Le hêtre
27 Mai 2015
Fagus grandifolia, le hêtre américain ou hêtre à grandes feuilles
Introduction
Le hêtre américain, ou hêtre à grande feuille est un arbre urbain sous-évalué. Sans nier qu’il puisse être sensible à certains éléments de la réalité urbaine, il fait nul doute qu’il peut offrir un aspect ornemental de grande valeur, à condition de rester conscient de ses vulnérabilités, dont nous parlerons plus loin.
Le hêtre, un arbre au goût raffiné
Le hêtre est sans conteste un arbre à l’allure magnifiquement raffiné. La première chose qui impressionne est son écorce unique en son genre. Douce et lisse au toucher, on peine à croire qu’il s’agit d’un arbre! Gris pâle, argenté et presque bleu, l’écorce du hêtre fait penser à de la peau d’éléphant. Il arrive aussi que la couleur tire plutôt vers le brun rougeâtre, mais dans les deux cas, l’écorce de cet arbre est de soi une valeur décorative. Parfois décorée de petites taches rondes, on résiste difficilement à l’envie de s’approcher pour apprécier l’esthétique par le sens du toucher.
Étant de croissance assez lente, les nouveaux ensembles résidentiels ne posséderont pas de spécimens de grande taille.
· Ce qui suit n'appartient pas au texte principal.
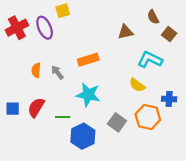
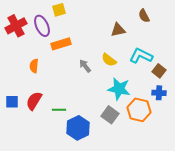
brown square: (169, 34) -> (159, 71), moved
orange rectangle: (88, 60) -> (61, 44), moved
gray arrow: (57, 72) -> (85, 66), moved
yellow semicircle: (137, 85) -> (109, 60), moved
cyan star: (88, 95) -> (119, 89), moved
Autrement, un hêtre mature peut atteindre de 22 à 25 mètres de hauteur, avec une largeur de cime d’environ 18 mètres. Normalement, il s’agit d’un arbre à croissance très verticale, au port très égal, mais aux petits rameaux légèrement ondulés. Si, au début de son développement, le hêtre s’élance vers le haut, vers la fin de sa croissance, les rameaux descendront pour se diriger à l’horizontale.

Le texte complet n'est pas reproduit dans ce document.